Saturday, June 9, 2012

As Bad as Bad Can Be

The Cubs and Brewers managed to trade blowouts before the Brewers took the rubber match on Thursday.  As usual, the Cubs fielded their right-handed lineup of losers.  They only got into the game when the Brewers removed Randy Wolf.  This gave Sveum leave to insert some left-handed hitters and to take the lead behind Bryan LaHair's two-run homer.

Sveum chose to rely upon his new favorite has-been reliever, the well-traveled and incompetent Manny Corpas.  Corpas quickly blew the lead, setting the stage for the 10th inning heroics of Norichika Aoki, who hit his second home run of the day.  Aoki looks like a diminutive version of Kosuke Fukudome in batting style.  Until Thursday, his only homer was an inside-the-park job.  Go figure.
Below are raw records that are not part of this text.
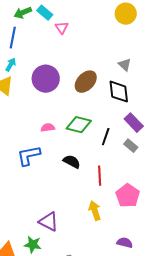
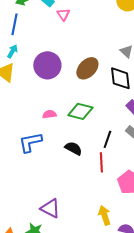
black line: (106, 137) -> (107, 139), moved
yellow arrow: (95, 211) -> (104, 215), moved

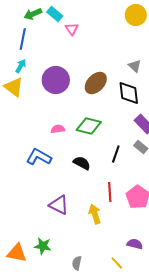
blue L-shape: (30, 142) -> (39, 157), turned 40
red line: (101, 162) -> (110, 192), moved
purple triangle: (50, 208) -> (59, 205), moved
yellow arrow: (104, 215) -> (95, 214), moved

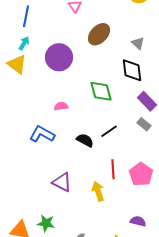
brown ellipse: (96, 83) -> (99, 34), moved
green diamond: (89, 126) -> (101, 91), moved, turned 60
black line: (116, 154) -> (109, 131), moved, turned 36

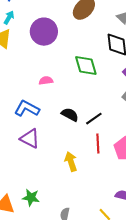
black line: (109, 131) -> (94, 119), moved
purple triangle: (62, 182) -> (30, 139), moved
yellow arrow: (98, 191) -> (71, 162), moved

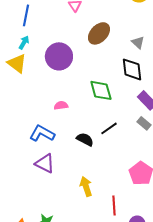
black line: (94, 119) -> (109, 128), moved
red line: (98, 144) -> (114, 205), moved

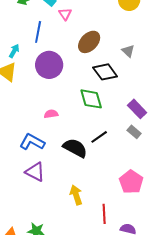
blue line: (26, 15) -> (38, 32), moved
black diamond: (132, 69) -> (105, 72), moved, turned -30
black semicircle: (85, 139) -> (75, 148), size x1.4

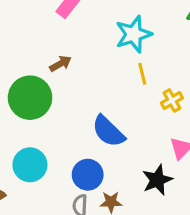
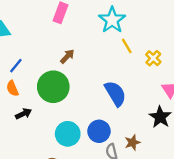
blue semicircle: (108, 131) -> (115, 93), turned -148
blue circle: (88, 175) -> (99, 131), moved

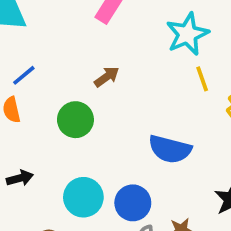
green circle: (53, 87) -> (75, 120), size x0.7
blue semicircle: (115, 93) -> (170, 149), turned 124
black arrow: (23, 114) -> (20, 178), moved

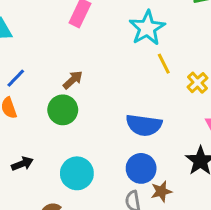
brown arrow: (107, 77) -> (73, 80), moved
blue circle: (133, 203) -> (141, 168), moved

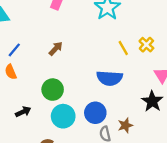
yellow line: (164, 64) -> (123, 48), moved
green circle: (63, 110) -> (53, 90), moved
blue circle: (141, 168) -> (95, 113), moved

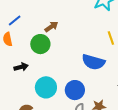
green circle: (53, 90) -> (40, 44), moved
black arrow: (23, 112) -> (21, 67), moved

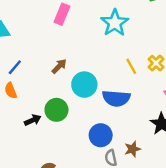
green circle: (40, 44) -> (56, 110), moved
cyan circle: (46, 87) -> (84, 85), moved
The Cubs, Astros, Padres, and Twins are the four worst teams in baseball right now.  So far the Cubs have been able to master only the Padres this year.  Which tells you a lot.  Maybe more than you need to know.  Is this team built to lose?

Friday night's game was a nip and tuck affair.  The Cubs bullpen managed to blow a 5-2 lead and lose again in the tenth inning.  Even when they score runs, the Cubs usually score these days as a result of home runs.  Home runs are nice, but if you just score when you hit home runs, it is usually an indication not of a good offense, but a flawed one.  In the case of the Cubs, it is a team that just will not take base-on-balls.

Here's Dale Sveum's quote on his management of the bullpen, particularly the decision to leave Sean Camp in the game for the tenth inning after he had blown a lead in the ninth.  I thought that Epstein and Hoyer had put their managerial candidates through a rigorous in-game strategy grilling as part of the selection process.  Guess I was wrong.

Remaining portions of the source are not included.